Reproduce the data shown below exactly.

━━━

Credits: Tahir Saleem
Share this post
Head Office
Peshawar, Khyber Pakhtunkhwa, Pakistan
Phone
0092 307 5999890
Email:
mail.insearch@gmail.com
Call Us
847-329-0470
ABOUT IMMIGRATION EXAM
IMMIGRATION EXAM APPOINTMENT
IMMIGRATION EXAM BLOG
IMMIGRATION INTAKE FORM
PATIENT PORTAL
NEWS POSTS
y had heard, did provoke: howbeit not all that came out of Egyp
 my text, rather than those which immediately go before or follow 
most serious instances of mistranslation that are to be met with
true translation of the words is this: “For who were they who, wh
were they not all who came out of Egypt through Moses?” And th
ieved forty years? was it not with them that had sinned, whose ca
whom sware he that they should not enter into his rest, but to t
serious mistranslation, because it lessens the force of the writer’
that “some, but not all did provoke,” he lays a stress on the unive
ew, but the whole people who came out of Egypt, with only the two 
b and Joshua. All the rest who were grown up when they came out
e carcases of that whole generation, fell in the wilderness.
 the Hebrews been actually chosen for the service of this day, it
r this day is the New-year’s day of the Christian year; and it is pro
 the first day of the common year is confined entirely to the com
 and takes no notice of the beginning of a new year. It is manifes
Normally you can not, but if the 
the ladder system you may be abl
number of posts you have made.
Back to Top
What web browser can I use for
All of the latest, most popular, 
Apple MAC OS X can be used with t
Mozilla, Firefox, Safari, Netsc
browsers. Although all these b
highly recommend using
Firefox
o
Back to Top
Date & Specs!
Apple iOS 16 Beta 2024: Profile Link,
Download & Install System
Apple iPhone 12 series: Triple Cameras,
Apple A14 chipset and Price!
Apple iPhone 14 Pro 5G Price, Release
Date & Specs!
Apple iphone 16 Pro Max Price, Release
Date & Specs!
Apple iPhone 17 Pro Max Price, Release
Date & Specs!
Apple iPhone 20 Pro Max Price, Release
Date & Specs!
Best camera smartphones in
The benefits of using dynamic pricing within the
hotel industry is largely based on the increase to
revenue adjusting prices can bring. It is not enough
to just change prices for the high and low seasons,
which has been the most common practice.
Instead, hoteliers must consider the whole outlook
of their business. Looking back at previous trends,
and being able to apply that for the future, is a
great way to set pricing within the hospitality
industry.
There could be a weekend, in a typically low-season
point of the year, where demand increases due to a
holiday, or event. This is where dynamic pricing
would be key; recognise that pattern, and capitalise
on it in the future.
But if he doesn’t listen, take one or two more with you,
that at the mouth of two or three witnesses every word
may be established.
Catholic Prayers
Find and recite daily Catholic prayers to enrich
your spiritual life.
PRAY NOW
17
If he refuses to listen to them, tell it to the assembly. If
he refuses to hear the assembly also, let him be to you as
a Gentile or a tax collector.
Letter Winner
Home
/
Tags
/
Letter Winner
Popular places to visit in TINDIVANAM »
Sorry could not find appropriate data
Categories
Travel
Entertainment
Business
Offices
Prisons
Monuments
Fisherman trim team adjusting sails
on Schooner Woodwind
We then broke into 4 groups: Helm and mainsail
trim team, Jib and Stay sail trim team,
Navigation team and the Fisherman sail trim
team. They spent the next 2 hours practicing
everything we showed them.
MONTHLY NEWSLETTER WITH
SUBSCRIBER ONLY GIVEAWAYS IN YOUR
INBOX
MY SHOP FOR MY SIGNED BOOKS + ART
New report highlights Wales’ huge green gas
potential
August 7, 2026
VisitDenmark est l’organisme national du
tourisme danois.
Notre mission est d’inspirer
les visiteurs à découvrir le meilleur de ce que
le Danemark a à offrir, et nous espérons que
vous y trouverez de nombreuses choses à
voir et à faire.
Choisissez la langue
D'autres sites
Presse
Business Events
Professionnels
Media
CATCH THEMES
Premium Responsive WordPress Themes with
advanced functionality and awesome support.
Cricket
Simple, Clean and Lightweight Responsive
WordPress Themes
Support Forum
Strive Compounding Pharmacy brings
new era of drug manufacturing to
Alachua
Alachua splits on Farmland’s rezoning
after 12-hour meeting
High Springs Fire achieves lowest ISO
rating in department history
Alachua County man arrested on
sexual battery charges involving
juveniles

━━━

Answer area >>
Credits: Tahir Saleem
Share this post
Head Office
Peshawar, Khyber Pakhtunkhwa, Pakistan
Phone
0092 307 5999890
Email:
mail.insearch@gmail.com
Call Us
847-329-0470
ABOUT IMMIGRATION EXAM
IMMIGRATION EXAM APPOINTMENT
IMMIGRATION EXAM BLOG
IMMIGRATION INTAKE FORM
PATIENT PORTAL
NEWS POSTS
y had heard, did provoke: howbeit not all that came out of Egyp
 my text, rather than those which immediately go before or follow 
most serious instances of mistranslation that are to be met with
true translation of the words is this: “For who were they who, wh
were they not all who came out of Egypt through Moses?” And th
ieved forty years? was it not with them that had sinned, whose ca
whom sware he that they should not enter into his rest, but to t
serious mistranslation, because it lessens the force of the writer’
that “some, but not all did provoke,” he lays a stress on the unive
ew, but the whole people who came out of Egypt, with only the two 
b and Joshua. All the rest who were grown up when they came out
e carcases of that whole generation, fell in the wilderness.
 the Hebrews been actually chosen for the service of this day, it
r this day is the New-year’s day of the Christian year; and it is pro
 the first day of the common year is confined entirely to the com
 and takes no notice of the beginning of a new year. It is manifes
Normally you can not, but if the 
the ladder system you may be abl
number of posts you have made.
Back to Top
What web browser can I use for
All of the latest, most popular, 
Apple MAC OS X can be used with t
Mozilla, Firefox, Safari, Netsc
browsers. Although all these b
highly recommend using
Firefox
o
Back to Top
Date & Specs!
Apple iOS 16 Beta 2024: Profile Link,
Download & Install System
Apple iPhone 12 series: Triple Cameras,
Apple A14 chipset and Price!
Apple iPhone 14 Pro 5G Price, Release
Date & Specs!
Apple iphone 16 Pro Max Price, Release
Date & Specs!
Apple iPhone 17 Pro Max Price, Release
Date & Specs!
Apple iPhone 20 Pro Max Price, Release
Date & Specs!
Best camera smartphones in
The benefits of using dynamic pricing within the
hotel industry is largely based on the increase to
revenue adjusting prices can bring. It is not enough
to just change prices for the high and low seasons,
which has been the most common practice.
Instead, hoteliers must consider the whole outlook
of their business. Looking back at previous trends,
and being able to apply that for the future, is a
great way to set pricing within the hospitality
industry.
There could be a weekend, in a typically low-season
point of the year, where demand increases due to a
holiday, or event. This is where dynamic pricing
would be key; recognise that pattern, and capitalise
on it in the future.
But if he doesn’t listen, take one or two more with you,
that at the mouth of two or three witnesses every word
may be established.
Catholic Prayers
Find and recite daily Catholic prayers to enrich
your spiritual life.
PRAY NOW
17
If he refuses to listen to them, tell it to the assembly. If
he refuses to hear the assembly also, let him be to you as
a Gentile or a tax collector.
Letter Winner
Home
/
Tags
/
Letter Winner
Popular places to visit in TINDIVANAM »
Sorry could not find appropriate data
Categories
Travel
Entertainment
Business
Offices
Prisons
Monuments
Fisherman trim team adjusting sails
on Schooner Woodwind
We then broke into 4 groups: Helm and mainsail
trim team, Jib and Stay sail trim team,
Navigation team and the Fisherman sail trim
team. They spent the next 2 hours practicing
everything we showed them.
MONTHLY NEWSLETTER WITH
SUBSCRIBER ONLY GIVEAWAYS IN YOUR
INBOX
MY SHOP FOR MY SIGNED BOOKS + ART
New report highlights Wales’ huge green gas
potential
August 7, 2026
VisitDenmark est l’organisme national du
tourisme danois.
Notre mission est d’inspirer
les visiteurs à découvrir le meilleur de ce que
le Danemark a à offrir, et nous espérons que
vous y trouverez de nombreuses choses à
voir et à faire.
Choisissez la langue
D'autres sites
Presse
Business Events
Professionnels
Media
CATCH THEMES
Premium Responsive WordPress Themes with
advanced functionality and awesome support.
Cricket
Simple, Clean and Lightweight Responsive
WordPress Themes
Support Forum
Strive Compounding Pharmacy brings
new era of drug manufacturing to
Alachua
Alachua splits on Farmland’s rezoning
after 12-hour meeting
High Springs Fire achieves lowest ISO
rating in department history
Alachua County man arrested on
sexual battery charges involving
juveniles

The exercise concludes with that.